I'm not 100% sure if it works with all the pdfs, but I think it could work.
This script needs the following:
Upvotes: 2
Reputation: 90335
First, take note that the measurement unit for PDF is the same as for PostScript: it's called a point [pt].

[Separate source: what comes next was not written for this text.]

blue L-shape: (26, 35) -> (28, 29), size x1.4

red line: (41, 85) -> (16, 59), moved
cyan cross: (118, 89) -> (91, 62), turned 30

72 points == 1 inch == 25.4 millimeters
Assuming you have a page size of A4. Then the media dimensions are:
595 points width == 210 millimeters
842 points height == 297 millimeters
Assuming you want to crop off:
left edge: 24 points == 1/3 inch ~= 8.5 millimeters
right edge: 36 points == 1/2 inch ~= 12.7 millimeters
top edge: 48 points == 2/3 inch ~= 17.0 millimeters
bottom edge: 72 points == 1 inch ~= 25.4 millimeters
Then your Ghostscript commandline is this (on Windows):
gswin32c.exe ^
-o cropped.pdf ^
-sDEVICE=pdfwrite ^
-c "[/CropBox [24 72 559 794]" ^
-c " /PAGES pdfmark" ^
-f uncropped-input.pdf
Or on Linux:
gs \
-o cropped.pdf \
-sDEVICE=pdfwrite \
-c "[/CropBox [24 72 559 794]" \
-c " /PAGES pdfmark" \
-f uncropped-input.pdf
However, this may not work reliably for all types of PDFs [1]. In those cases you should alternatively try these commands:
gswin32c.exe ^
-o cropped.pdf ^
-sDEVICE=pdfwrite ^
-dDEVICEWIDTHPOINTS=595 ^
-dDEVICEHEIGHTPOINTS=842 ^
-dFIXEDMEDIA ^
-c "24 72 translate" ^
-c " 0 0 535 722 rectclip" ^
-f uncropped-input.pdf
or
gs \
-o cropped.pdf \
-sDEVICE=pdfwrite \
-dDEVICEWIDTHPOINTS=595 \
-dDEVICEHEIGHTPOINTS=842 \
-dFIXEDMEDIA \
-c "24 72 translate" \
-c " 0 0 535 722 rectclip" \
-f uncropped-input.pdf
[^] : To be more specific: it will not work for PDFs which come along with their own /CropBox
already defined to specific values. A dirty hack around that is to change the string /CropBox
for all pages where it is desired to /cROPBoX
(or similar case-changing) with a text editor prior to running the above GS command. The case-change effectively "disarms" the cropbox setting (without changing any PDF object offsets invalidating the existing xref
table) so it is no longer considered by PDF renderers.